**TASK BRIEF:**
Start to finish, retype the entries exactly while omitting the pictures.

(Records from a collection)
BEGIN

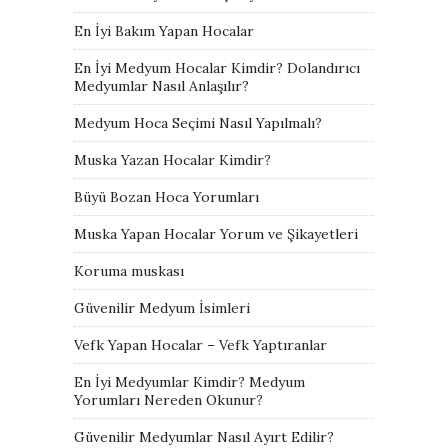
En İyi Bakım Yapan Hocalar
En İyi Medyum Hocalar Kimdir? Dolandırıcı
Medyumlar Nasıl Anlaşılır?
Medyum Hoca Seçimi Nasıl Yapılmalı?
Muska Yazan Hocalar Kimdir?
Büyü Bozan Hoca Yorumları
Muska Yapan Hocalar Yorum ve Şikayetleri
Koruma muskası
Güvenilir Medyum İsimleri
Vefk Yapan Hocalar – Vefk Yaptıranlar
En İyi Medyumlar Kimdir? Medyum
Yorumları Nereden Okunur?
Güvenilir Medyumlar Nasıl Ayırt Edilir?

END

**RESULT FOR THIS EXERCISE:**
En İyi Bakım Yapan Hocalar
En İyi Medyum Hocalar Kimdir? Dolandırıcı
Medyumlar Nasıl Anlaşılır?
Medyum Hoca Seçimi Nasıl Yapılmalı?
Muska Yazan Hocalar Kimdir?
Büyü Bozan Hoca Yorumları
Muska Yapan Hocalar Yorum ve Şikayetleri
Koruma muskası
Güvenilir Medyum İsimleri
Vefk Yapan Hocalar – Vefk Yaptıranlar
En İyi Medyumlar Kimdir? Medyum
Yorumları Nereden Okunur?
Güvenilir Medyumlar Nasıl Ayırt Edilir?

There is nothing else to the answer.